El hecho se conoció horas después del asesinato de su amigo, Camilo Correa Sánchez, también de 27 años, quien fue atacado a tiros y abandonado en un pastizal de la vereda Los Micos, en Belalcázar (Caldas). Ambos habían estado juntos la noche anterior, compartiendo una reunión en la que, según las primeras versiones, hubo consumo de alcohol y sustancias psicoactivas.
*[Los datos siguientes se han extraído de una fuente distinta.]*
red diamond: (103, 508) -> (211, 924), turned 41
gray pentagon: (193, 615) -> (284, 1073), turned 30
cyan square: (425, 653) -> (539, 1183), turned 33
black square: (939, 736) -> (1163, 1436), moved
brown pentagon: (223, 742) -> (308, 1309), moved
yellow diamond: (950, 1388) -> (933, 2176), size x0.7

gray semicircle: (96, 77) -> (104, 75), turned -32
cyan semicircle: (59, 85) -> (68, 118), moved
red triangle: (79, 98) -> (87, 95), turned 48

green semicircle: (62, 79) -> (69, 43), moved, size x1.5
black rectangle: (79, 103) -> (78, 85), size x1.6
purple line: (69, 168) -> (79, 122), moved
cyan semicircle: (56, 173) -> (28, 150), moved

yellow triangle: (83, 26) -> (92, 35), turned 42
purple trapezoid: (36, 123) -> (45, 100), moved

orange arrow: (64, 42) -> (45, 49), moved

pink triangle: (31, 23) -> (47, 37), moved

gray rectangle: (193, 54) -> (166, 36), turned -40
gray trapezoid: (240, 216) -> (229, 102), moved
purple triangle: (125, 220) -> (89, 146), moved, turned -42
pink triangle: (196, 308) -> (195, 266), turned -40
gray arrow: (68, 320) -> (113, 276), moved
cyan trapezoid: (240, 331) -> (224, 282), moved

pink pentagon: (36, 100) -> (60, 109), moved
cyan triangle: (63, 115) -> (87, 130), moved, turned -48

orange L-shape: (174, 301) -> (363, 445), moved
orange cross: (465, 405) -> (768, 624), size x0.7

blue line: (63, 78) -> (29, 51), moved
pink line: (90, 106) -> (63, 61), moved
Testimonios recogidos por las autoridades indican que Juan Camilo habría salido en la madrugada en compañía de sus amigos a bordo de la camioneta BMW de placas JYQ-777, rumbo a Belalcázar. Sin embargo, durante el trayecto ocurrió algo que aún nadie logra explicar. Correa fue asesinado dentro del vehículo y su cuerpo lanzado fuera de la carretera, mientras los demás ocupantes continuaron su recorrido.
Horas más tarde, la camioneta fue encontrada abandonada en Dosquebradas. Dentro estaba el cuerpo sin vida del joven quindiano, quien presentaba rastros de tusi en las fosas nasales, lo que ha llevado a los investigadores a considerar una posible sobredosis como causa de muerte. No obstante, las autoridades no descartan otras hipótesis.
Vecinos del sector señalaron que momentos antes de hallarlo, dos hombres descendieron apresuradamente del vehículo, ingresaron a una vivienda cercana —que pertenecería a Cifuentes—, sacaron unos cascos de motocicleta y desaparecieron. En el carro se encontraron varias dosis de droga sintética y otros elementos que ahora son analizados por el CTI y la Sijín.
Aunque en el cuerpo de Juan Camilo no se evidenciaron signos de violencia, el contexto de lo ocurrido y su relación con el homicidio de su amigo en Caldas hacen que este caso cobre especial relevancia. Los investigadores rastrean cámaras de seguridad desde La Virginia, Cerritos y el corredor vial que conecta con Dosquebradas, para reconstruir las últimas horas de ambos jóvenes y esclarecer qué sucedió realmente aquella noche.